April 16, 2020
As Pakistan scales back restrictions and eases its three-week lockdown, people are asking if the country has “bent the curve” enough to head back to partial normalcy.
As of April 16, Pakistan has recorded 6,506 cases, of which 124 people have died. The number is much below state predictions for the country of over 207 million, said Dr Zafar Mirza, recently at a press briefing.
On Wednesday, Dr Mirza, the special assistant to prime minister on health, told reporters that on April 15, Pakistan was forecasted to have 18,000 cases and 216 deaths. Fortunately, the country’s current tally is lower, he added.
While the stay-at-home directives have been extended till April 30, is the state winning its battle against the virus?
International health experts have described the curve of a pandemic as that like a roller coaster. In the beginning the cases are low. Then they begin to rise, reaching a peak before falling down again to nearly none.
The faster the curve goes downhill depends on the interventions taken by a state, which in Pakistan’s case includes a nationwide lockdown and restrictions on movement.
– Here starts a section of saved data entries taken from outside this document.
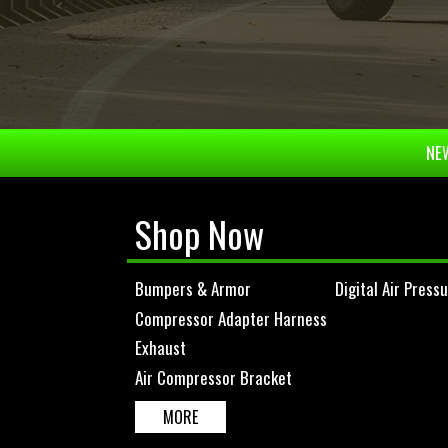
NEW
Shop Now
Bumpers & Armor
Digital Air Press
Compressor Adapter Harness
Exhaust
Air Compressor Bracket
MORE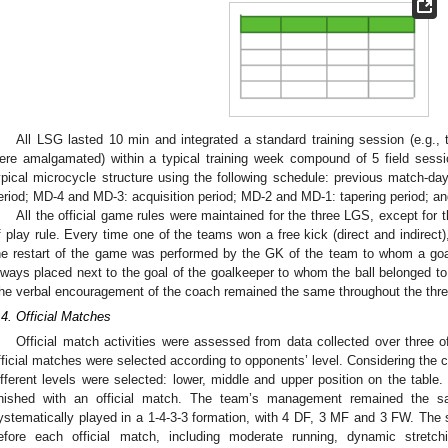
All LSG lasted 10 min and integrated a standard training session (e.g., t
ere amalgamated) within a typical training week compound of 5 field sessi
ypical microcycle structure using the following schedule: previous match-
eriod; MD-4 and MD-3: acquisition period; MD-2 and MD-1: tapering period; a
All the official game rules were maintained for the three LGS, except for th
f play rule. Every time one of the teams won a free kick (direct and indirect),
he restart of the game was performed by the GK of the team to whom a goal
lways placed next to the goal of the goalkeeper to whom the ball belonged t
he verbal encouragement of the coach remained the same throughout the thr
.4. Official Matches
Official match activities were assessed from data collected over three of
fficial matches were selected according to opponents’ level. Considering the c
ifferent levels were selected: lower, middle and upper position on the table
inished with an official match. The team’s management remained the 
ystematically played in a 1-4-3-3 formation, with 4 DF, 3 MF and 3 FW. Th
efore each official match, including moderate running, dynamic stretch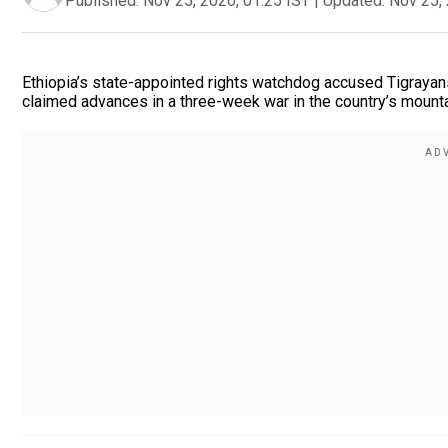
Published:
Nov 25, 2020, 01:25 IST
|
Updated:
Nov 25, 
Ethiopia’s state-appointed rights watchdog accused Tigrayans 
claimed advances in a three-week war in the country’s mounta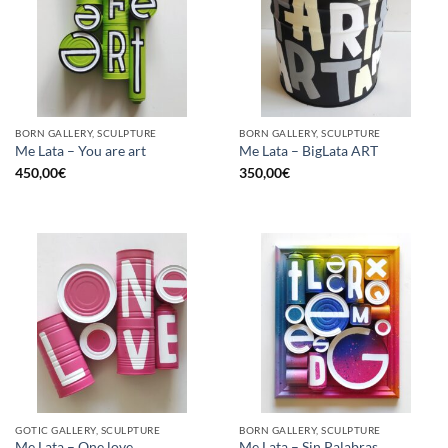
BORN GALLERY, SCULPTURE
BORN GALLERY, SCULPTURE
Me Lata – You are art
Me Lata – BigLata ART
450,00
€
350,00
€
GOTIC GALLERY, SCULPTURE
BORN GALLERY, SCULPTURE
Me Lata – One love
Me Lata – Sin Palabras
Currently, Pakistan’s graph of confirmed cases looks something like this:
The number of people testing positive daily is on the upward trajectory. Last week, Dr Mirza also told reporters that Pakistan, as per his ministry’s calculations, has yet to reach the peak of the pandemic, which could strike somewhere by the end of April
Bending the curve also means ensuring that there are no sudden spike in cases. Yesterday, the country reported its second highest tally (520) of new cases to date, from March 20, as per data available on the ministry of national health service’s website.
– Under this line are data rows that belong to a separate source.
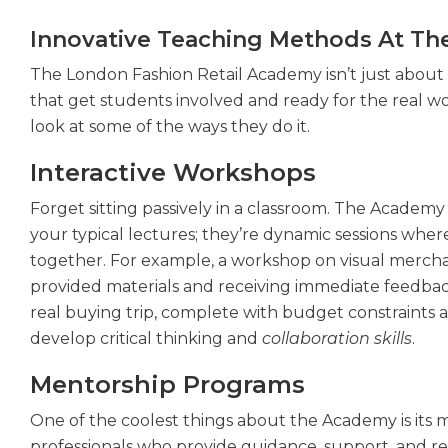
Innovative Teaching Methods At Th
The London Fashion Retail Academy isn’t just about l
that get students involved and ready for the real wor
look at some of the ways they do it.
Interactive Workshops
Forget sitting passively in a classroom. The Academy
your typical lectures; they’re dynamic sessions wher
together. For example, a workshop on visual mercha
provided materials and receiving immediate feedba
real buying trip, complete with budget constraints 
develop critical thinking and
collaboration skills
.
Mentorship Programs
One of the coolest things about the Academy is its 
professionals who provide guidance, support, and real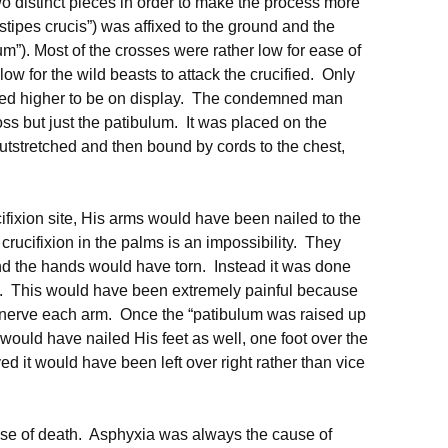
o distinct pieces in order to make the process more
stipes crucis”) was affixed to the ground and the
m”). Most of the crosses were rather low for ease of
low for the wild beasts to attack the crucified. Only
ifted higher to be on display. The condemned man
oss but just the patibulum. It was placed on the
tstretched and then bound by cords to the chest,
ifixion site, His arms would have been nailed to the
crucifixion in the palms is an impossibility. They
nd the hands would have torn. Instead it was done
ist. This would have been extremely painful because
 nerve each arm. Once the “patibulum was raised up
 would have nailed His feet as well, one foot over the
ved it would have been left over right rather than vice
use of death. Asphyxia was always the cause of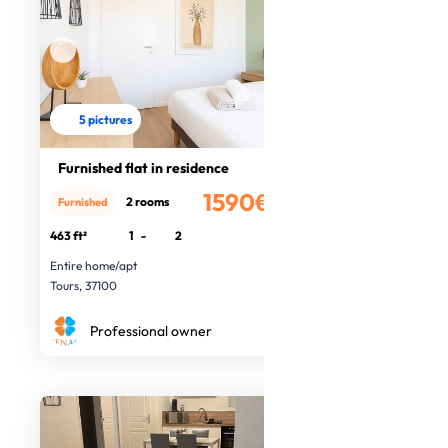
5 pictures
Furnished flat in residence
1590€
2 rooms
Furnished
/month
463 ft²
1
-
2
Entire home/apt
Tours, 37100
Professional owner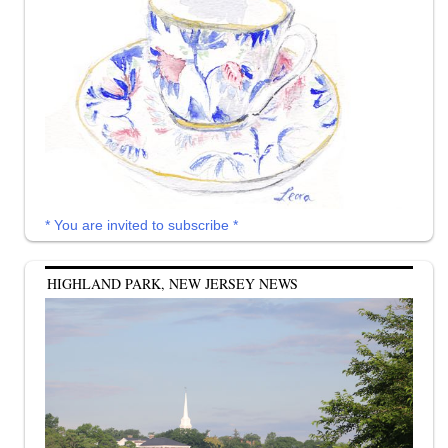
* You are invited to subscribe *
HIGHLAND PARK, NEW JERSEY NEWS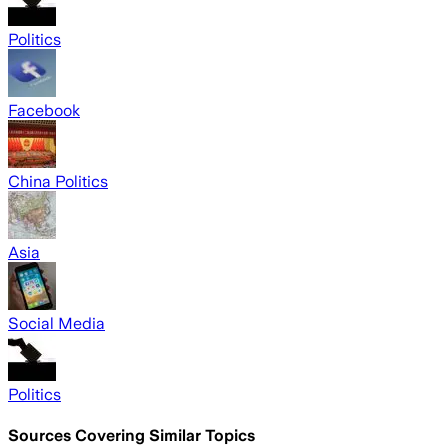
Politics
Facebook
China Politics
Asia
Social Media
Politics
Sources Covering Similar Topics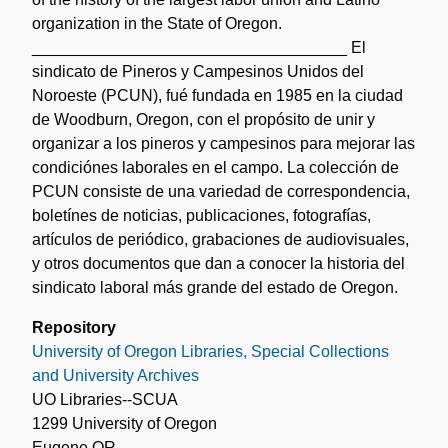
organization in the State of Oregon.
___________________________________ El
sindicato de Pineros y Campesinos Unidos del
Noroeste (PCUN), fué fundada en 1985 en la ciudad
de Woodburn, Oregon, con el propósito de unir y
organizar a los pineros y campesinos para mejorar las
condiciónes laborales en el campo. La colección de
PCUN consiste de una variedad de correspondencia,
boletínes de noticias, publicaciones, fotografías,
artículos de periódico, grabaciones de audiovisuales,
y otros documentos que dan a conocer la historia del
sindicato laboral más grande del estado de Oregon.
Repository
University of Oregon Libraries, Special Collections
and University Archives
UO Libraries--SCUA
1299 University of Oregon
Eugene OR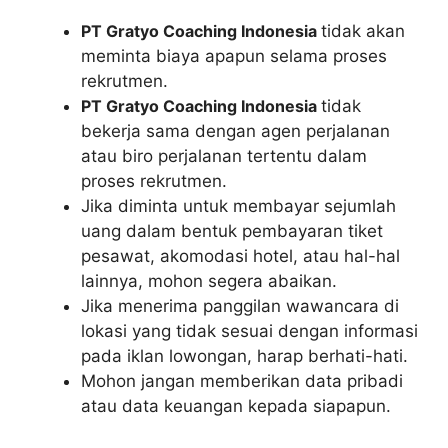
PT Gratyo Coaching Indonesia
tidak akan
meminta biaya apapun selama proses
rekrutmen.
PT Gratyo Coaching Indonesia
tidak
bekerja sama dengan agen perjalanan
atau biro perjalanan tertentu dalam
proses rekrutmen.
Jika diminta untuk membayar sejumlah
uang dalam bentuk pembayaran tiket
pesawat, akomodasi hotel, atau hal-hal
lainnya, mohon segera abaikan.
Jika menerima panggilan wawancara di
lokasi yang tidak sesuai dengan informasi
pada iklan lowongan, harap berhati-hati.
Mohon jangan memberikan data pribadi
atau data keuangan kepada siapapun.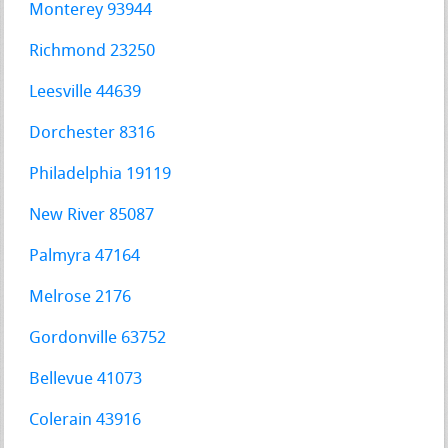
Monterey 93944
Richmond 23250
Leesville 44639
Dorchester 8316
Philadelphia 19119
New River 85087
Palmyra 47164
Melrose 2176
Gordonville 63752
Bellevue 41073
Colerain 43916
One other measure of gauging the trajectory of the country is determining the number of days its takes to double cases. Here Pakistan has an advantage compared to others facing the outbreak.
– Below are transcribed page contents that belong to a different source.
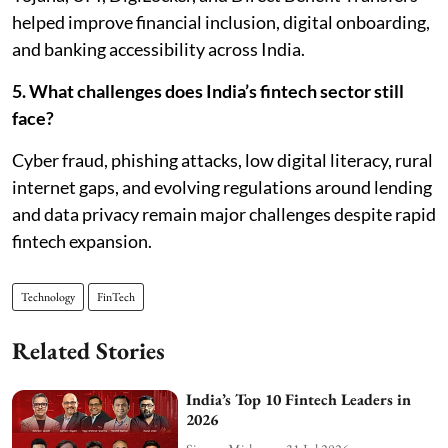
helped improve financial inclusion, digital onboarding,
and banking accessibility across India.
5. What challenges does India’s fintech sector still
face?
Cyber fraud, phishing attacks, low digital literacy, rural
internet gaps, and evolving regulations around lending
and data privacy remain major challenges despite rapid
fintech expansion.
Technology
FinTech
Related Stories
India’s Top 10 Fintech Leaders in
2026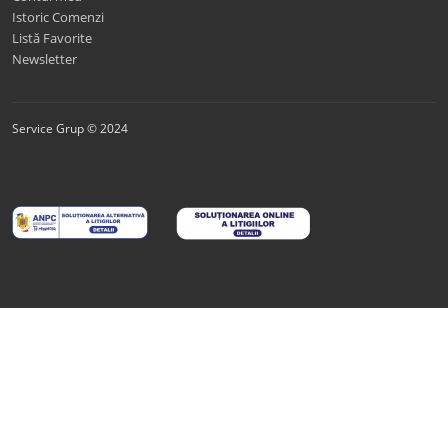
Istoric Comenzi
Listă Favorite
Newsletter
Service Grup © 2024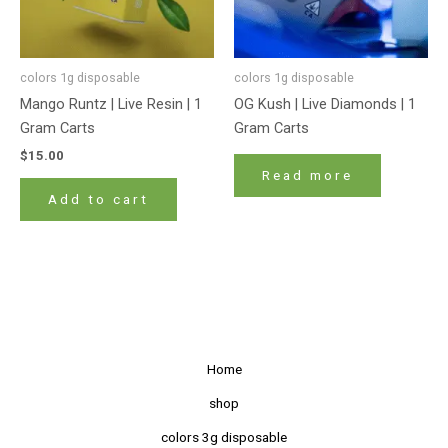
colors 1g disposable
colors 1g disposable
Mango Runtz | Live Resin | 1
OG Kush | Live Diamonds | 1
Gram Carts
Gram Carts
$
15.00
Read more
Add to cart
Home
shop
colors 3g disposable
Tania Andrus, the head of prime minister’s digital Pakistan, recently compared global coronavirus growth trends to Pakistan’s. In the tweet, she wrote, Pakistan’s confirmed cases were doubling roughly every two weeks. While in the US, the cases doubled every three days.
Bruce Aylward, senior advisor to the WHO Director-General, told the World Economic Forum in an interview that even if the curve is bending “you want to be sure that it's for the right reasons and not just because testing dropped off or surveillance.” He added that “requires finding every single case, testing every suspect case, confirming them, isolating the suspect cases, quarantining the others.”
Pakistan’s daily testing stands a little over 3,000 on most days. But this too is expected to be scaled up to 25,000 by the end of the month, says Dr Mirza.
Till testing is ramped up, it will remain unclear if Pakistan’s is heading up or down the hill.